8

96 13 0
                                    

Jaehyun üzgün ve kafası karışık bir şekilde yürüyordu. Adımları çok yavaş, gözleri her an ağlayabilecek gibi doluydu. Neden olduğunu bilmiyordu.

Bu sefer bir lavanta tarlasındaydı. Etraf mosmor ve çok güzel kokuluydu. Dolu gözleriyle karşısına çıkacak çocuğu beklemeye başladı, kafası çok karışıktı.

Çok fazla beklemesime gerek kalmadan çocuk karşısında belirdi. Bu sefer mutluydu.
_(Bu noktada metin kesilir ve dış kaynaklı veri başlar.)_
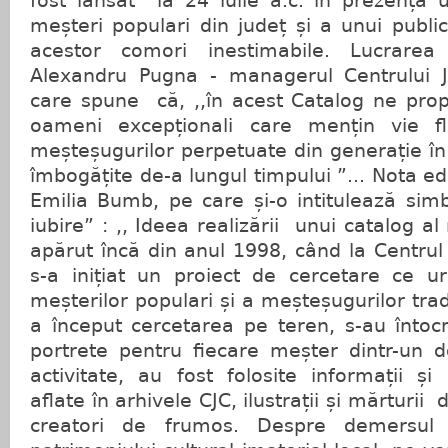
fost lansat la 24 iulie a.c. în prezenț
meșteri populari din județ și a unui public
acestor comori inestimabile. Lucrarea
Alexandru Pugna - managerul Centrului J
care spune că, ,,în acest Catalog ne p
oameni excepționali care mențin vie fla
meșteșugurilor perpetuate din generație în 
îmbogățite de-a lungul timpului ”... Nota e
Emilia Bumb, pe care și-o intitulează simb
iubire” : ,, Ideea realizării unui catalog al
apărut încă din anul 1998, când la Centrul
s-a inițiat un proiect de cercetare ce u
meșterilor populari și a meșteșugurilor tra
a început cercetarea pe teren, s-au întocm
portrete pentru fiecare meșter dintr-un 
activitate, au fost folosite informații și
aflate în arhivele CJC, ilustrații și mărturi
creatori de frumos. Despre demersul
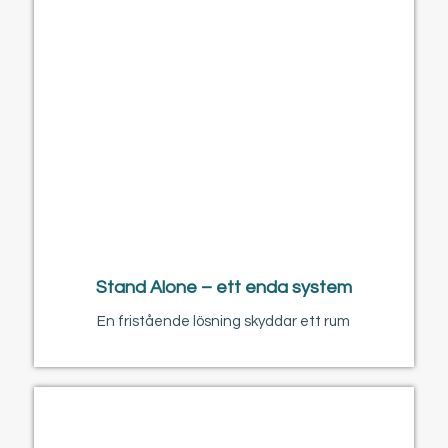
Stand Alone – ett enda system
En fristående lösning skyddar ett rum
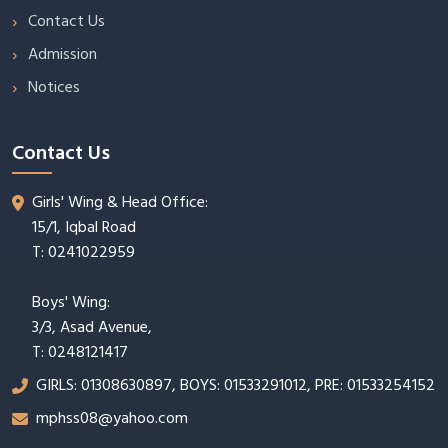
Contact Us
Admission
Notices
Contact Us
Girls' Wing & Head Office:
15/1, Iqbal Road
T: 0241022959
Boys' Wing:
3/3, Asad Avenue,
T: 0248121417
GIRLS: 01308630897, BOYS: 01533291012, PRE: 01533254152
mphss08@yahoo.com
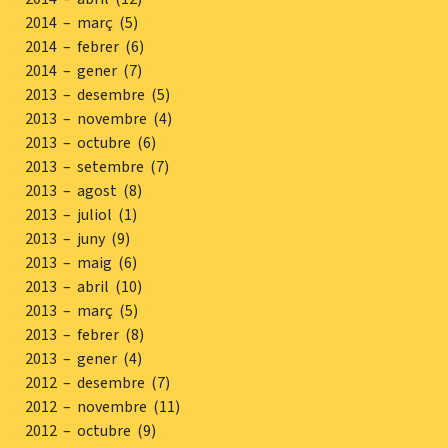
2014 – març (5)
2014 – febrer (6)
2014 – gener (7)
2013 – desembre (5)
2013 – novembre (4)
2013 – octubre (6)
2013 – setembre (7)
2013 – agost (8)
2013 – juliol (1)
2013 – juny (9)
2013 – maig (6)
2013 – abril (10)
2013 – març (5)
2013 – febrer (8)
2013 – gener (4)
2012 – desembre (7)
2012 – novembre (11)
2012 – octubre (9)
Elinde de bir kağıt yoktu, bu Jae'yi şaşırtmıştı. Ancak onunla konuşması gerekliydi.

Ellerini onunkilere uzattı ve sıkıca tuttu.
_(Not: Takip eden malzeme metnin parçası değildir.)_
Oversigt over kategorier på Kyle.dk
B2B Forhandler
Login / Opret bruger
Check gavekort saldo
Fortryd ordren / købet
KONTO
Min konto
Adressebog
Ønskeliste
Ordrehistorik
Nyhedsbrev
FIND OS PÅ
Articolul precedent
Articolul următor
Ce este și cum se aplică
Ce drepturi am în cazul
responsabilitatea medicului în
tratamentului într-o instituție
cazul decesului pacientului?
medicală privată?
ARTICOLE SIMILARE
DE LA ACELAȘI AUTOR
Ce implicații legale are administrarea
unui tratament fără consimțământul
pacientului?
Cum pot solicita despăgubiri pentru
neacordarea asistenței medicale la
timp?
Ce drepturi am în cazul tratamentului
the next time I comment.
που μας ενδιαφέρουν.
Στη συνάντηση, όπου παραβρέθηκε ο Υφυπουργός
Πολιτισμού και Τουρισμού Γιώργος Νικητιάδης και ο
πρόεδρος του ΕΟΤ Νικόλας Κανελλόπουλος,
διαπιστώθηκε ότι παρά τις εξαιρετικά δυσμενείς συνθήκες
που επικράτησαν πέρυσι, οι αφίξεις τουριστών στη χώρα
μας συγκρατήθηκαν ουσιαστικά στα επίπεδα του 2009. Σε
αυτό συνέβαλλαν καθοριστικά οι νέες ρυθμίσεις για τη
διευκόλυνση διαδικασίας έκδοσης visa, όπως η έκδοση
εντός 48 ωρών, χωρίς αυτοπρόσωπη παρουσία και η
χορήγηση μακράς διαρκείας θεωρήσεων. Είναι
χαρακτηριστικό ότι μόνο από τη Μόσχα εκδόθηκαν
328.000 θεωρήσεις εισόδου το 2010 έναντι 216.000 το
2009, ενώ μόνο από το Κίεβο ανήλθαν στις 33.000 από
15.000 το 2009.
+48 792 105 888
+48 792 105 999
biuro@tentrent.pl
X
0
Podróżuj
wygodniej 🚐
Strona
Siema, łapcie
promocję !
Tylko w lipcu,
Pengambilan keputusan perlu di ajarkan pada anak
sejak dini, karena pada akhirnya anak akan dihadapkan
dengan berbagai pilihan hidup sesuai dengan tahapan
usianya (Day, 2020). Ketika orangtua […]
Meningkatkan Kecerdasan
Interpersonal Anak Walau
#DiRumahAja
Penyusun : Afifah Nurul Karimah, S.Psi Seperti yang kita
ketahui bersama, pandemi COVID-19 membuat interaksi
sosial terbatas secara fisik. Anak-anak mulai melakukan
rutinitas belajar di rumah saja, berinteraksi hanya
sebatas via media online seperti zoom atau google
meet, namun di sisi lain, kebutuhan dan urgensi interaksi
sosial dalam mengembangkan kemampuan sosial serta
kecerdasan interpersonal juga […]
"Adını bilmediğim prens görünümlü, her gece rüyalarımda beni mutlu eden ve heyecanlandıran, bulmayı çok istediğim çocuk. Sadece rüyalarımda benimle birliktesin. Ben birinden hoşlanmaya başladım ve bu bana sana ihanet ediyormuşum gibi hissettiriyor. Neden böyle oluyor? Neden sadece bilinçaltımın bir uydurması olmana rağmen seni aldatıyormuşum gibi hissediyorum?"
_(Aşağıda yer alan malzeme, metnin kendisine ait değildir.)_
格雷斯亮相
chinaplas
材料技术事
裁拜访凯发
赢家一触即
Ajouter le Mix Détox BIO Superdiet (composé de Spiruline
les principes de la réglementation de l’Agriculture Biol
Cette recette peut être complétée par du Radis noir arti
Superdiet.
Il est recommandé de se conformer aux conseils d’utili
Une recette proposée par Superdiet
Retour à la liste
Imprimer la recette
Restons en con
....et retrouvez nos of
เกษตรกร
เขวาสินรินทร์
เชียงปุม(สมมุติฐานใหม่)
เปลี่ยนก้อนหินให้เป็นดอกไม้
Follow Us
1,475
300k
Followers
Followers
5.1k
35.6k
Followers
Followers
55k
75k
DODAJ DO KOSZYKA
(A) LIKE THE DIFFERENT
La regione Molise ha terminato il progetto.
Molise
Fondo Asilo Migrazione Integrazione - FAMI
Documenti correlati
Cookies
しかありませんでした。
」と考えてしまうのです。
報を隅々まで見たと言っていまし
Çocuk gülümsemeyi sürdürdü.

"İlk olarak, ben bir uydurma değilim. İkinci olarak, hoşlandığın kişi de benim. Üçüncü olarak adım Mark Lee, ki sen bunu zaten biliyorsun."

Jaehyun ağzı açık kalmış bir şekilde çocuğa yani Mark'a bakakaldı.

"N-nasıl yani? Ben seni nasıl rüyamda görebiliyorum ki? Görme yetimi kaybetmeden önce seninle tanışmıyordum bile."

"Yanılıyorsun Jung Jaehyun. Bir kere karşılaştık, üniversitede. Bana yanlışlıkla çarptıktan sonra özür dilemiştin. Oradan aklındayım hâlâ. Zihnin çok güçlü, tahmin edemeyeceğin kadar."

Jaehyun birkaç soru daha sormak istese de yatağından fırlayarak uyanmıştı. Yataktan kalkarken fazla ses çıkardığından annesi bunu hemen duymuş ve koşarak oğlunun odasına gelmişti.

"Jaehyun, iyi misin? Ne oldu yavrum?"

"İyiyim, sadece kâbus gördüm. Bir şeyim yok anne."

"Oh, tamam o zaman. Artık uyuma zaten işe gitme vaktin gelmiş."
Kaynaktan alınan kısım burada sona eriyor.